각 Fold별 train/valid loss 그래프를 그려본다. (특정 fold에서 학습의 문제가 있었나 확인해보기 위해)

In [None]:
plt.figure(figsize=(25, 5))
for fold in range(fold_count):
    y_train, y_valid = train_losses_by_fold[fold], valid_losses_by_fold[fold]
    if len(y_train) < 1: continue
    plt.subplot(1, fold_count, fold + 1)
    plt.plot(y_train, label="train loss")
    plt.plot(y_valid, label="valid loss")
    plt.title(f'Loss (fold={fold})')
    plt.xlabel("epoch")
    plt.ylim(top=min(10, max(y_train + y_valid) + 0.1), bottom=-0.01)
    plt.axvline(best[0], color='red')
    plt.legend()
plt.show()

In [None]:
def get_accuracy(model, loader):
    model.to(device)
    model.eval()
    with torch.no_grad():
        acc = 0
        once = False
        for images, labels in tqdm(loader):
            outputs = model(images.to(device))
            _, pred = torch.max(outputs.data, 1)
            acc += torch.sum(pred.to(device) == labels.to(device)).to('cpu')
            if once == False:
                print(outputs.data)
                print(pred)
                print(labels)
                print(pred.to(device) == labels.to(device))
                once = True
        return acc / len(loader.dataset)


# model = MLPModel()
model = torchvision.models.vgg16_bn(pretrained=True)
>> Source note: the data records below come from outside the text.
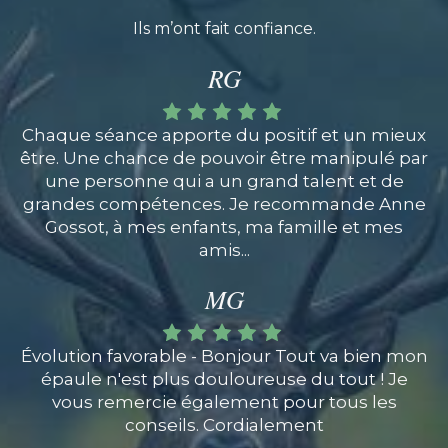
Ils m’ont fait confiance.
RG
Chaque séance apporte du positif et un mieux
être. Une chance de pouvoir être manipulé par
une personne qui a un grand talent et de
grandes compétences. Je recommande Anne
Gossot, à mes enfants, ma famille et mes
amis...
MG
Évolution favorable - Bonjour Tout va bien mon
épaule n'est plus douloureuse du tout ! Je
vous remercie également pour tous les
conseils. Cordialement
# VGG 네트워크로 저장한 것이 아니기 때문에, 같은 구조로 맞춘 후 읽어야한다.
model = nn.Sequential(collections.OrderedDict([
    ('net', model),
    ('classifier', my_classifier)
]))
model.load_state_dict(torch.load(SAVE_BEST_PATH), strict=False)

# epoch 도중에 사용한 이름과 겹쳐서, 다시 재정의한다.
train_loader = torch.utils.data.DataLoader(train_set, batch_size=64, shuffle=True)
test_loader = torch.utils.data.DataLoader(test_set, batch_size=16, shuffle=False)

# Get accuracy
train_acc = get_accuracy(model, train_loader)
print('train accuracy:', '{:.5f} %'.format(train_acc * 100))

test_acc = get_accuracy(model, test_loader)
print(' test accuracy:', '{:.5f} %'.format(test_acc * 100))

# `test1` 데이터를 제출을 위해 csv 포맷으로 저장

In [None]:
class SubmitImageFolder(torch.utils.data.Dataset):
    def __init__(self, root, transform):
        self.root = root
        self.files = filter(lambda s: s.endswith('.jpg'), os.listdir(root))
        self.files = list(map(lambda s: os.path.join(root, s), self.files))
        self.transform = transform

    def __len__(self):
        return len(self.files)

    def __getitem__(self, index):
        path = self.files[index]
        image = self.transform(get_image(path))
        id_ = os.path.basename(path).split('.')[0]
        return (int(id_), image)


submit_set = SubmitImageFolder(TEMP_DIR + '/submit', transform=image_to_tensor)
submit_loader = torch.utils.data.DataLoader(submit_set, batch_size=64)

sample_pred_images = None

model.to(device)

with torch.no_grad():
    pred_ids = torch.empty(0)
    pred_labels = torch.empty(0)
    for ids, images in tqdm(submit_loader):
        images = images.to(device)
        outputs = model(images)
        _, pred = torch.max(outputs.data, 1)
        # append list
        pred_ids = torch.cat([pred_ids, ids])
        pred_labels = torch.cat([pred_labels, pred.to('cpu')])
        # save image to show
        if sample_pred_images is None:
            sample_pred_images = (images, pred)

    pred_df = pd.DataFrame({'id': pred_ids, 'label': pred_labels})
    pred_df['id'] = pred_df['id'].astype('int')
    pred_df['label'] = pred_df['label'].astype('int')

pred_df.head()

일부 데이터셋의 결과를 눈으로 확인해보자

In [None]:
sample_images, sample_preds = sample_pred_images
plt.figure(figsize=(10, 10))
for index in range(5 * 5):
    plt.subplot(5, 5, index + 1)
    image = unnormalize(sample_images[index])
    image = image.to('cpu').permute(1,2,0).numpy()
    guess = sample_preds[index].to('cpu').numpy().item()
    plt.title(label_to_title[guess])
    plt.imshow(image)
    plt.axis("off")
plt.show()

In [None]:
pred_df.to_csv('result.csv', index=False)

현재 데이터셋에는 test에 라벨이 없어서, valid로 확인할 수 밖에 없다.